DATA SUPPLIED START

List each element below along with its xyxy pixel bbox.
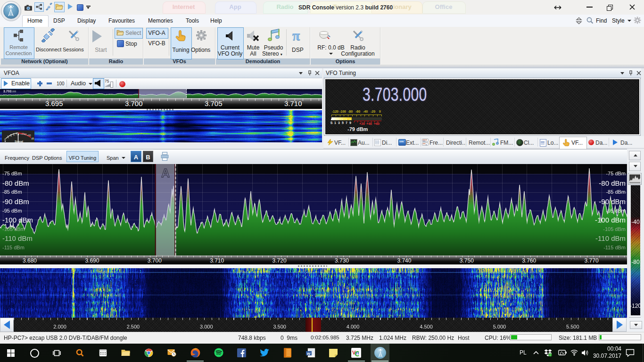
svg-text:40: 40 (24, 133, 27, 136)
svg-text:Signal: Signal (15, 140, 23, 143)
svg-text:W: W (307, 352, 311, 356)
svg-text:5: 5 (13, 133, 15, 136)
svg-text:dB: dB (31, 137, 34, 140)
svg-text:3: 3 (10, 134, 12, 137)
svg-text:1: 1 (8, 136, 9, 139)
svg-text:7: 7 (16, 133, 17, 136)
svg-text:+60: +60 (27, 134, 31, 137)
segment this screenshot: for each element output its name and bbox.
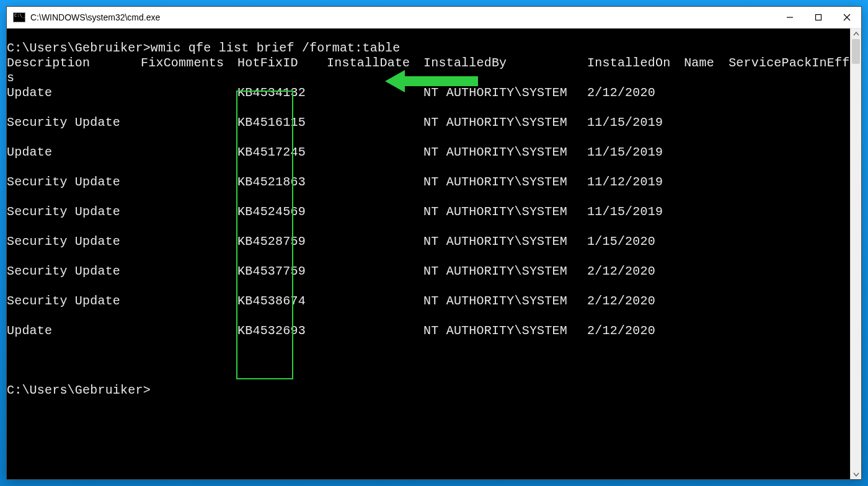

DATA SUPPLIED END

### ASSIGNMENT:
In repeating the lines above, keep the wording exact and leave every picture out.

### WRITTEN ANSWER:
List each element below along with its xyxy pixel bbox.
svg-text:40: 40 (24, 133, 27, 136)
svg-text:Signal: Signal (15, 140, 23, 143)
svg-text:W: W (307, 352, 311, 356)
svg-text:5: 5 (13, 133, 15, 136)
svg-text:dB: dB (31, 137, 34, 140)
svg-text:3: 3 (10, 134, 12, 137)
svg-text:1: 1 (8, 136, 9, 139)
svg-text:7: 7 (16, 133, 17, 136)
svg-text:+60: +60 (27, 134, 31, 137)
segment this screenshot: for each element output its name and bbox.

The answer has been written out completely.